明治時代に大ヒットした小説『金色夜叉』。熱海を舞台としたこの物語は、昭和に入ってからも何度も映像化され、熱海の地を一躍有名にしました。そんな金色夜叉のハイライト、熱海海岸での別れのシーンを再現した銅像が、熱海中心部の海岸付近に設置されています。そのかたわらに立つ立派な大きな松は「お宮の松」と呼ばれ、親しまれています。熱海海岸の「お宮の松」にまつわるエピソードや、知られざる見どころをご紹介します。
東海岸に建つ貫一お宮の別れのシーンを再現した銅像

熱海駅から海に向かって歩くこと約15分。温泉旅館やホテルが立ち並ぶ国道135号線沿いに、日本髪の女性と学ランに身を包んだ男性の銅像が立っています。この像は明治時代の小説『金色夜叉』の代表的なシーンを再現したもので、舘野弘青が制作しました。主人公の間貫一(はざまかんいち)にはお宮という許嫁がいましたが、お宮がダイヤモンドの指輪に目がくらんで富豪の富山唯継に嫁いでしまいます。このことに腹を立てた貫一が、熱海海岸でお宮を問い詰め、復讐を誓うという場面を表したのがこの銅像です。「来年の今月今夜のこの月を、僕の涙で曇らせてみせる」という貫一のセリフが有名ですね。
この物語は完結する前に作者の尾崎紅葉が亡くなってしまったため、弟子の小栗風葉が完結させました。

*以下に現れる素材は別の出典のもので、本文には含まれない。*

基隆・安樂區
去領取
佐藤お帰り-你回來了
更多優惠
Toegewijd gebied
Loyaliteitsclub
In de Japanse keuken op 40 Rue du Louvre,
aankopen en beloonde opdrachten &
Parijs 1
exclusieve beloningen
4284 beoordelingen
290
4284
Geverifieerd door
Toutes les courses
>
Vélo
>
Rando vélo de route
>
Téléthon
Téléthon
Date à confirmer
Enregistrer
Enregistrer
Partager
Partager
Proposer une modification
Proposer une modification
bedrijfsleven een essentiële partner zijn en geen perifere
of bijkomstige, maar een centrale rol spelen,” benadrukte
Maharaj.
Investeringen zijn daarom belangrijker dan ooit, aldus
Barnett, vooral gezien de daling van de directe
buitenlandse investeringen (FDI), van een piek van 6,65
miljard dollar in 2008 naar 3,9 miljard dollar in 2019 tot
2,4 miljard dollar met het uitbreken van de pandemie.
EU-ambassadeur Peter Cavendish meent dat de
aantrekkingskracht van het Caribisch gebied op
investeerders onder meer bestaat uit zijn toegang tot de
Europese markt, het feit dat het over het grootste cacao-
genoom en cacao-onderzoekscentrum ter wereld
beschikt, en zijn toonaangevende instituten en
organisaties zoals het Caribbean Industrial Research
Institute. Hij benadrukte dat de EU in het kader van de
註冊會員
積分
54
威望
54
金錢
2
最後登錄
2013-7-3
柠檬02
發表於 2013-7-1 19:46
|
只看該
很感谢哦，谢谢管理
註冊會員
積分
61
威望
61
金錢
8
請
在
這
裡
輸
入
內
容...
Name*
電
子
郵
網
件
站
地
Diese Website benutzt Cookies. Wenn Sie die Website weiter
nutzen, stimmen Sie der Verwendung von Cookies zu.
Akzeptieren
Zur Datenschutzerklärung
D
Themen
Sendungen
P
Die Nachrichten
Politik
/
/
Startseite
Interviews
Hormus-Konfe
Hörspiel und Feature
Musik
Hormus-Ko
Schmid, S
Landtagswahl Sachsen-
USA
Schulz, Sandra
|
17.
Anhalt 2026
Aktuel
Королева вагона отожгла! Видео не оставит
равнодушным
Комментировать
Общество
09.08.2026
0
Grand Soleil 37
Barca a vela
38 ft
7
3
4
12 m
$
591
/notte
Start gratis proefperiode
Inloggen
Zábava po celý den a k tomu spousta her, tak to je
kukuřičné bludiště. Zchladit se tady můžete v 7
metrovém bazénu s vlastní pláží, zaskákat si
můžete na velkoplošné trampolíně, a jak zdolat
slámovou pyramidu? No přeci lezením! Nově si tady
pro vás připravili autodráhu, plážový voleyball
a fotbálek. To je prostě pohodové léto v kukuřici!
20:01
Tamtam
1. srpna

金色夜叉のヒットは、そして物語の舞台になったことで、熱海の名は一躍世間に広まったのです。その後、昭和に入ってからもこの作品は映画化やドラマ化され、今でも幅広く愛されています。
銅像を見守り続ける「お宮の松」

貫一お宮の銅像のすぐ隣には立派な松の木が生えており、「お宮の松」の愛称で親しまれています。この松はもともと「羽衣の松」という名前でした。ですが小栗風葉が松の木のそばに金色夜叉の句碑を立てたことから、いつしか「お宮の松」と呼ばれるようになったそうです。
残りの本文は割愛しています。